Fallows had been so sure of his friend’s physical courage, that he made no point of it, in the expression of attachment.... He had called it vision at first, this thing that had drawn him to John Morning—a touch of the poet, a touch of the feminine—others might have called it. No matter the name, he had seen it, as all artists of the expression of the inner life recognize it in one another; and Fallows knew well that where the courage of the soldier ends, the courage of the visionary begins.
Morning was a trifle peculiar, however. Unless it sank utterly, he stuck to a ship, until the horizon revealed another sail.
He had come up through the dark. The world had grounded him deeply in illusion. Most brilliant of promises—even Fallows had not seen him that first day in too bright a dawn—but he learned hard. And his had been close fighting—such desperate fighting that one does not hear voices, and one is too deep in the ruck to see the open distance.... Much as he had been alone—the world had invariably shattered his silences. Always he had worked—worked, worked furiously, angrily, for himself.... He was taught so. The world had caught him as a child in his brief, pitiful tenderness. The world was his Eli. As from sleep, he had heard Reality calling. He had risen to answer, but the false Eli had spoken—an Eli that did not teach him truly to listen, nor to say, when he heard the Voice another time—“Speak, Lord, for thy servant heareth.”
14
The Taitse, of large and ancient establishment, runs westward from Liaoyang for twenty-five miles, and in a well-earned bed, portions of which are worn in the rock. Morning rode along the north bank, thus avoiding altogether a crossing of the Taitse, since his journey continued westward from the point where the river took its southward bend. From thence it paralleled the Hun in a race to join the Liao. The main stem of the latter was beyond the Hun, and these two arteries of Asia broke Morning’s trail. Fording streams of such magnitude was out of the question, and there was a strong chance of an encounter with the Hun huises at the ferries....

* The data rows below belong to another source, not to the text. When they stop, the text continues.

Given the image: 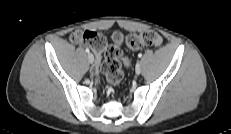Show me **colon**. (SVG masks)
Wrapping results in <instances>:
<instances>
[{
  "label": "colon",
  "mask_w": 231,
  "mask_h": 134,
  "mask_svg": "<svg viewBox=\"0 0 231 134\" xmlns=\"http://www.w3.org/2000/svg\"><path fill=\"white\" fill-rule=\"evenodd\" d=\"M79 41L89 46L96 53L98 61L92 72L98 76L101 71L113 85H118L123 77L122 63L129 64V60L122 57L121 45L125 42L132 50H139L146 46L158 47L162 43L161 36L155 31H144L138 34H130L124 39L120 33L113 36V44L107 46L105 38L94 31H79ZM104 53V60L99 64V58Z\"/></svg>",
  "instance_id": "colon-1"
}]
</instances>
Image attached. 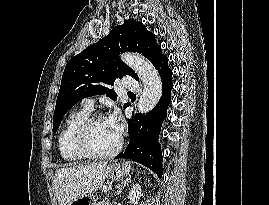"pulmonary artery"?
I'll use <instances>...</instances> for the list:
<instances>
[{"label":"pulmonary artery","mask_w":269,"mask_h":205,"mask_svg":"<svg viewBox=\"0 0 269 205\" xmlns=\"http://www.w3.org/2000/svg\"><path fill=\"white\" fill-rule=\"evenodd\" d=\"M122 83L123 87L128 90H137L139 86L138 82L132 77H124ZM81 105L84 109L91 112L94 108V99L85 98L82 100Z\"/></svg>","instance_id":"obj_1"}]
</instances>
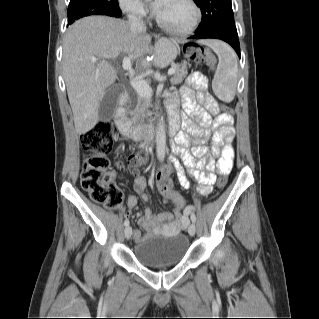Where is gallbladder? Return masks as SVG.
I'll return each instance as SVG.
<instances>
[{"instance_id": "1", "label": "gallbladder", "mask_w": 319, "mask_h": 319, "mask_svg": "<svg viewBox=\"0 0 319 319\" xmlns=\"http://www.w3.org/2000/svg\"><path fill=\"white\" fill-rule=\"evenodd\" d=\"M123 91L124 87L122 85H114L106 92L98 108L100 121L107 122L113 118L119 96Z\"/></svg>"}]
</instances>
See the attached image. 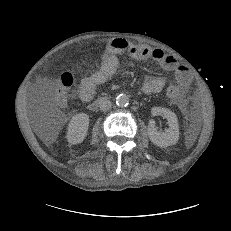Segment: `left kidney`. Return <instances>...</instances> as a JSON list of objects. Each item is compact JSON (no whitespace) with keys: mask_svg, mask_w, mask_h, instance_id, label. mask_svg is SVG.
<instances>
[{"mask_svg":"<svg viewBox=\"0 0 231 231\" xmlns=\"http://www.w3.org/2000/svg\"><path fill=\"white\" fill-rule=\"evenodd\" d=\"M151 113L153 116L162 115L167 119L169 125V128L161 133L157 131L155 121L151 119L148 125V136L151 142L162 148L176 144L179 139V125L176 114L161 107H153Z\"/></svg>","mask_w":231,"mask_h":231,"instance_id":"5707ae66","label":"left kidney"}]
</instances>
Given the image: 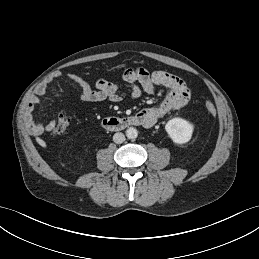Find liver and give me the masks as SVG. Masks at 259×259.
<instances>
[{"instance_id":"liver-1","label":"liver","mask_w":259,"mask_h":259,"mask_svg":"<svg viewBox=\"0 0 259 259\" xmlns=\"http://www.w3.org/2000/svg\"><path fill=\"white\" fill-rule=\"evenodd\" d=\"M36 141H37V143H38L41 147H43V148H46V147H47L46 142H45L44 140H42L41 138L36 137Z\"/></svg>"}]
</instances>
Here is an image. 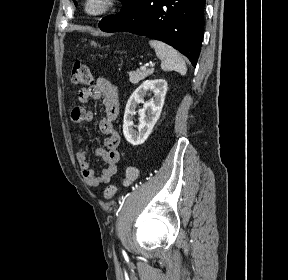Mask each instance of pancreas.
Instances as JSON below:
<instances>
[{
    "label": "pancreas",
    "mask_w": 288,
    "mask_h": 280,
    "mask_svg": "<svg viewBox=\"0 0 288 280\" xmlns=\"http://www.w3.org/2000/svg\"><path fill=\"white\" fill-rule=\"evenodd\" d=\"M154 69H145L141 71H131L129 72V80L132 84H137L139 81L145 79L147 76L151 75Z\"/></svg>",
    "instance_id": "1"
}]
</instances>
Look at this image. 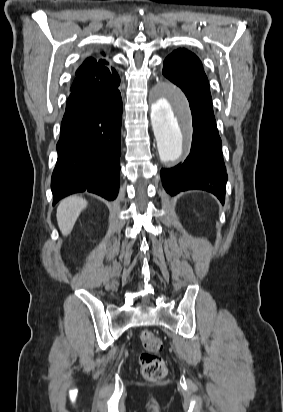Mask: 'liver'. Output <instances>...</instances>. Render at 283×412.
<instances>
[{"label":"liver","mask_w":283,"mask_h":412,"mask_svg":"<svg viewBox=\"0 0 283 412\" xmlns=\"http://www.w3.org/2000/svg\"><path fill=\"white\" fill-rule=\"evenodd\" d=\"M87 206V201L81 197H68L60 202L57 208V222L63 236L71 233L81 211Z\"/></svg>","instance_id":"liver-1"}]
</instances>
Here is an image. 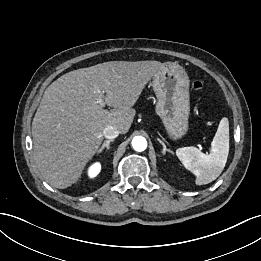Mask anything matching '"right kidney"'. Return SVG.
Here are the masks:
<instances>
[{
  "label": "right kidney",
  "instance_id": "right-kidney-1",
  "mask_svg": "<svg viewBox=\"0 0 261 261\" xmlns=\"http://www.w3.org/2000/svg\"><path fill=\"white\" fill-rule=\"evenodd\" d=\"M100 170H101V164L96 162L89 167L88 176L90 178H94L99 174Z\"/></svg>",
  "mask_w": 261,
  "mask_h": 261
}]
</instances>
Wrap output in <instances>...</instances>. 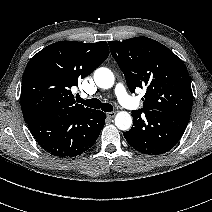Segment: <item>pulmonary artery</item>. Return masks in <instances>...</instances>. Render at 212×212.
I'll use <instances>...</instances> for the list:
<instances>
[{
  "mask_svg": "<svg viewBox=\"0 0 212 212\" xmlns=\"http://www.w3.org/2000/svg\"><path fill=\"white\" fill-rule=\"evenodd\" d=\"M115 96L117 97L119 103L128 109H133L136 107V102L134 99L127 93L123 84L118 83L114 89Z\"/></svg>",
  "mask_w": 212,
  "mask_h": 212,
  "instance_id": "obj_1",
  "label": "pulmonary artery"
}]
</instances>
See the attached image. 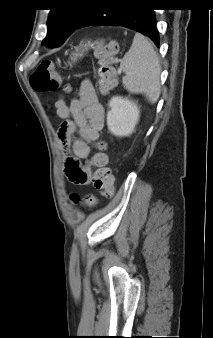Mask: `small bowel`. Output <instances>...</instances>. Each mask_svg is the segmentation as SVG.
Wrapping results in <instances>:
<instances>
[{
    "label": "small bowel",
    "instance_id": "obj_1",
    "mask_svg": "<svg viewBox=\"0 0 213 338\" xmlns=\"http://www.w3.org/2000/svg\"><path fill=\"white\" fill-rule=\"evenodd\" d=\"M58 117L71 123V128L62 126L59 131L60 142L64 147H71L72 155L68 159L84 160L89 158L91 145L99 138L102 127L104 107L98 102L92 84L84 81L79 89L78 97L67 105L62 97L55 103ZM79 137L75 138V133ZM66 166V165H65ZM76 184L87 185L90 182V172L84 170L76 174L71 180Z\"/></svg>",
    "mask_w": 213,
    "mask_h": 338
}]
</instances>
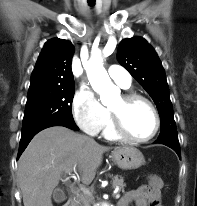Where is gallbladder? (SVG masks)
<instances>
[{"mask_svg": "<svg viewBox=\"0 0 197 206\" xmlns=\"http://www.w3.org/2000/svg\"><path fill=\"white\" fill-rule=\"evenodd\" d=\"M53 199L56 203H61L66 200V195L63 190L57 188L53 192Z\"/></svg>", "mask_w": 197, "mask_h": 206, "instance_id": "obj_1", "label": "gallbladder"}]
</instances>
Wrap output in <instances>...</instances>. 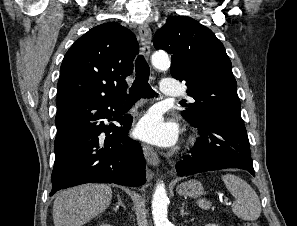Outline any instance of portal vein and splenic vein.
<instances>
[{
  "label": "portal vein and splenic vein",
  "instance_id": "portal-vein-and-splenic-vein-1",
  "mask_svg": "<svg viewBox=\"0 0 297 226\" xmlns=\"http://www.w3.org/2000/svg\"><path fill=\"white\" fill-rule=\"evenodd\" d=\"M227 202H228L227 199H225V200H224V203H227Z\"/></svg>",
  "mask_w": 297,
  "mask_h": 226
}]
</instances>
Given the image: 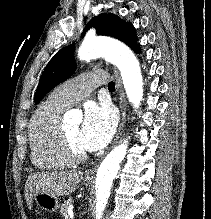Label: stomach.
<instances>
[{"instance_id":"stomach-1","label":"stomach","mask_w":211,"mask_h":219,"mask_svg":"<svg viewBox=\"0 0 211 219\" xmlns=\"http://www.w3.org/2000/svg\"><path fill=\"white\" fill-rule=\"evenodd\" d=\"M85 181L89 182L87 178ZM33 200L39 208L47 212H56L60 207L58 198L47 193H38L33 197Z\"/></svg>"}]
</instances>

Rain, and the sorrel’s round hoofs sucked sharply in the clay. She had no shoes to lose in these drawing vacuums. The scent of her came up warm and good to the horse-lover. Alone on a road, she had always been manageable, hating crowds and noise—soldiers, Chinese, and accoutrements. Perhaps, this was merely a biding of time. Eve had a fine sense of keeping a strange road. This was not usual, although a horse travels a familiar road in the darkness better than a man. These two worked well together.
By map the distance from Liaoyang to Koupangtse was seventy miles. Morning counted upon ninety, at least. The Manchurian roads are old and odd as the Oriental mind.... He passed the southward bend of the big river, and at daybreak reached Chiensen, ten miles beyond, on the Hun.

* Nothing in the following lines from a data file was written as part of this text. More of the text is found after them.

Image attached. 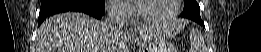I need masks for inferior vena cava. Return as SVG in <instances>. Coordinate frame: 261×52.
Wrapping results in <instances>:
<instances>
[{
	"instance_id": "inferior-vena-cava-1",
	"label": "inferior vena cava",
	"mask_w": 261,
	"mask_h": 52,
	"mask_svg": "<svg viewBox=\"0 0 261 52\" xmlns=\"http://www.w3.org/2000/svg\"><path fill=\"white\" fill-rule=\"evenodd\" d=\"M106 16L103 22L107 34L117 33L124 25V7L118 1L106 4Z\"/></svg>"
}]
</instances>
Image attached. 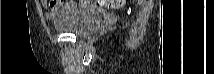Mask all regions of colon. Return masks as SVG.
I'll return each instance as SVG.
<instances>
[{
    "instance_id": "5ec220e1",
    "label": "colon",
    "mask_w": 214,
    "mask_h": 74,
    "mask_svg": "<svg viewBox=\"0 0 214 74\" xmlns=\"http://www.w3.org/2000/svg\"><path fill=\"white\" fill-rule=\"evenodd\" d=\"M55 2L56 1H52V3ZM90 2L99 8L120 9L125 5V0H95Z\"/></svg>"
}]
</instances>
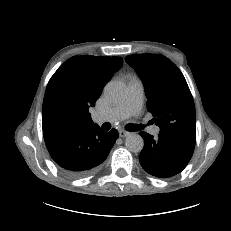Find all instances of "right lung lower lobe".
Wrapping results in <instances>:
<instances>
[{
    "instance_id": "1",
    "label": "right lung lower lobe",
    "mask_w": 231,
    "mask_h": 231,
    "mask_svg": "<svg viewBox=\"0 0 231 231\" xmlns=\"http://www.w3.org/2000/svg\"><path fill=\"white\" fill-rule=\"evenodd\" d=\"M118 136L115 129L104 132L95 124L44 135V139L51 157L61 171L70 177L80 178L100 168Z\"/></svg>"
}]
</instances>
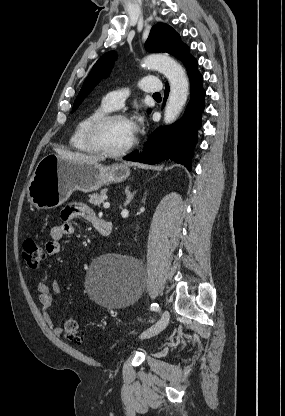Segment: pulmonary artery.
Returning <instances> with one entry per match:
<instances>
[{"instance_id":"1","label":"pulmonary artery","mask_w":285,"mask_h":416,"mask_svg":"<svg viewBox=\"0 0 285 416\" xmlns=\"http://www.w3.org/2000/svg\"><path fill=\"white\" fill-rule=\"evenodd\" d=\"M141 89L150 92L152 96L159 94V81L154 76H145L141 80ZM153 82V83H148ZM129 89L127 87H114L113 92L108 93L103 97V104L109 109H117L120 107L121 102L127 99Z\"/></svg>"}]
</instances>
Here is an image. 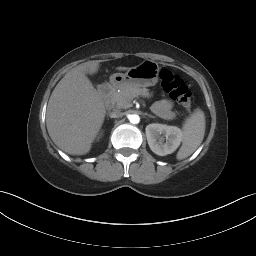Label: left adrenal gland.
<instances>
[{
  "mask_svg": "<svg viewBox=\"0 0 256 256\" xmlns=\"http://www.w3.org/2000/svg\"><path fill=\"white\" fill-rule=\"evenodd\" d=\"M148 117H150V118H155V116H153V115H150V114H146Z\"/></svg>",
  "mask_w": 256,
  "mask_h": 256,
  "instance_id": "obj_1",
  "label": "left adrenal gland"
}]
</instances>
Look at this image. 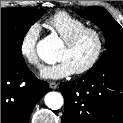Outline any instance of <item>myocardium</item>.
Segmentation results:
<instances>
[{
  "instance_id": "myocardium-1",
  "label": "myocardium",
  "mask_w": 123,
  "mask_h": 123,
  "mask_svg": "<svg viewBox=\"0 0 123 123\" xmlns=\"http://www.w3.org/2000/svg\"><path fill=\"white\" fill-rule=\"evenodd\" d=\"M87 34H92L96 39V50L91 58V60L80 69L75 70L76 74H84L89 72L91 69L95 67V65L98 63V61L101 58V55L104 50V37L100 30L93 28V27H85L83 29H80L73 33L71 36H69L67 39L64 40V45L67 48L73 47L83 36Z\"/></svg>"
}]
</instances>
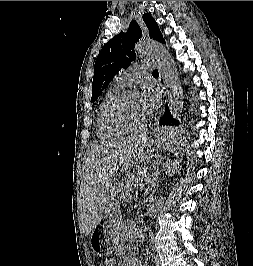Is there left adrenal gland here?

Chiensen, unavoidable on account of the ferry, was a danger-point. Japanese cavalry, it was reported, frequently lit there, and the Hun huises (Chinese river-pirates and thieves in general, whom Alexieff designated well as “the scourge of Manchuria”) were at base in this village.... In the gray he found junks, a flat tow and landing.

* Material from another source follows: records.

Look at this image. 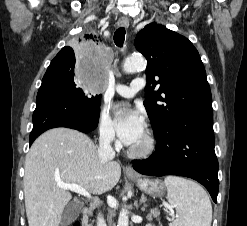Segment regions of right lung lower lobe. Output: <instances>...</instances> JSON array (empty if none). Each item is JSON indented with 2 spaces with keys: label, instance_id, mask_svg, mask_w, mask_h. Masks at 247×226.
<instances>
[{
  "label": "right lung lower lobe",
  "instance_id": "98d812e1",
  "mask_svg": "<svg viewBox=\"0 0 247 226\" xmlns=\"http://www.w3.org/2000/svg\"><path fill=\"white\" fill-rule=\"evenodd\" d=\"M99 114L100 109L91 106L61 77L47 71L36 98L30 145L41 133L55 127L91 132L98 125Z\"/></svg>",
  "mask_w": 247,
  "mask_h": 226
}]
</instances>
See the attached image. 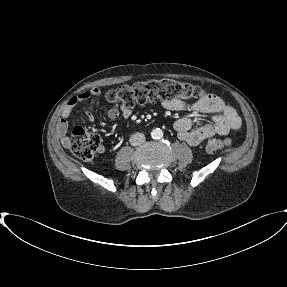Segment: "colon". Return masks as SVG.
I'll return each mask as SVG.
<instances>
[{"label":"colon","instance_id":"1","mask_svg":"<svg viewBox=\"0 0 287 287\" xmlns=\"http://www.w3.org/2000/svg\"><path fill=\"white\" fill-rule=\"evenodd\" d=\"M205 96V91L199 86L162 79L124 85L108 92L106 98L110 103L132 108L137 104L144 105L158 100L181 99L188 102H198ZM229 144V139L212 138L207 142L206 150L213 153L224 149ZM101 146V138L98 134L89 132L82 127L73 129L69 139V148L76 158L89 161L101 149Z\"/></svg>","mask_w":287,"mask_h":287}]
</instances>
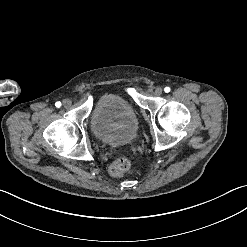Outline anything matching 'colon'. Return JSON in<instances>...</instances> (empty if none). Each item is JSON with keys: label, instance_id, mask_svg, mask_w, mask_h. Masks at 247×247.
<instances>
[{"label": "colon", "instance_id": "colon-1", "mask_svg": "<svg viewBox=\"0 0 247 247\" xmlns=\"http://www.w3.org/2000/svg\"><path fill=\"white\" fill-rule=\"evenodd\" d=\"M128 165H131L130 160L126 157H121L117 163L109 166V173L114 177L121 176L126 172V167Z\"/></svg>", "mask_w": 247, "mask_h": 247}]
</instances>
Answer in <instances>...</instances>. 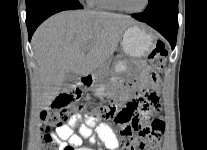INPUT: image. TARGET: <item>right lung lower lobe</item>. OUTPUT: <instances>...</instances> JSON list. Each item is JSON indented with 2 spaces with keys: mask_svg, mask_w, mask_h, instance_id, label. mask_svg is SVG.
I'll return each instance as SVG.
<instances>
[{
  "mask_svg": "<svg viewBox=\"0 0 207 150\" xmlns=\"http://www.w3.org/2000/svg\"><path fill=\"white\" fill-rule=\"evenodd\" d=\"M83 6L76 0H43L26 9V25L29 41L36 28L51 15L70 9H82Z\"/></svg>",
  "mask_w": 207,
  "mask_h": 150,
  "instance_id": "right-lung-lower-lobe-1",
  "label": "right lung lower lobe"
}]
</instances>
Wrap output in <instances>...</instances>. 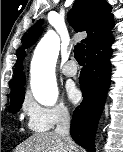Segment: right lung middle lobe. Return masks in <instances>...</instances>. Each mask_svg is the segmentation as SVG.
<instances>
[{"label":"right lung middle lobe","mask_w":123,"mask_h":152,"mask_svg":"<svg viewBox=\"0 0 123 152\" xmlns=\"http://www.w3.org/2000/svg\"><path fill=\"white\" fill-rule=\"evenodd\" d=\"M24 95H25L24 89H21L11 94V102L9 106L10 113H16L19 111L24 100Z\"/></svg>","instance_id":"dd1d6c3e"}]
</instances>
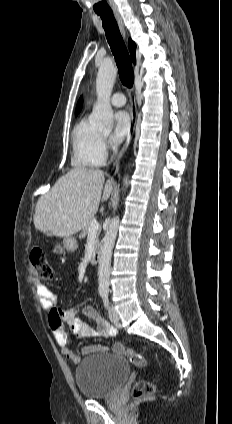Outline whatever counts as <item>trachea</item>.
<instances>
[{
    "label": "trachea",
    "instance_id": "3493384b",
    "mask_svg": "<svg viewBox=\"0 0 232 424\" xmlns=\"http://www.w3.org/2000/svg\"><path fill=\"white\" fill-rule=\"evenodd\" d=\"M97 15L102 19L106 38L118 67L120 80L124 86L131 88L134 82L132 63L114 15L112 12H97Z\"/></svg>",
    "mask_w": 232,
    "mask_h": 424
}]
</instances>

You never know what Chinese John is going to do. If you have but little ground of language between you, he will take his own way, on the pretext of misunderstanding. Morning’s idea was to get across quickly, without arousing the river-front. He awoke the ferryman, placing three silver taels in his hand. (He carried silver, enough native currency to get him to Japan, his passport, and the two large envelopes Duke Fallows had given him, in the hip-pockets of his riding breeches.) The ferryman had no thought of making the first crossing without tea. Morning labored with him, and with seeming effect for a moment, but the other fell suddenly from grace and aroused his family. He was not delicate about it. Morning resigned himself to the delay, and was firmly persuading Eve to be moderate, as she drank from the river’s edge, when Chinese John suddenly aroused the river population. Standing well out on the tow-flat, he trumpeted at some comrade of the night before, apparently no less than a hundred yards up the river. There were sleepy answers from many junks within range of the voice. It was the one hateful thing to John Morning—yet to rough it with the ferryman for his point of view would be the only thing worse.
The landing was rickety; its jointure with the tow-boat imperfect. The American took off his coat, tossed it over the sorrel’s head, tying the sleeves under her throat. She stiffened in rebellion, but as the darkness was as yet little broken by the day, she decided to accept the situation. Morning felt her growing reluctance, however, as she traversed the creaking, springy boards. The crevasse between the landing and the craft was bridged; and the latter, grounded on the shore-side, did not give. The mare stood in the center of the tow, sweating and tense.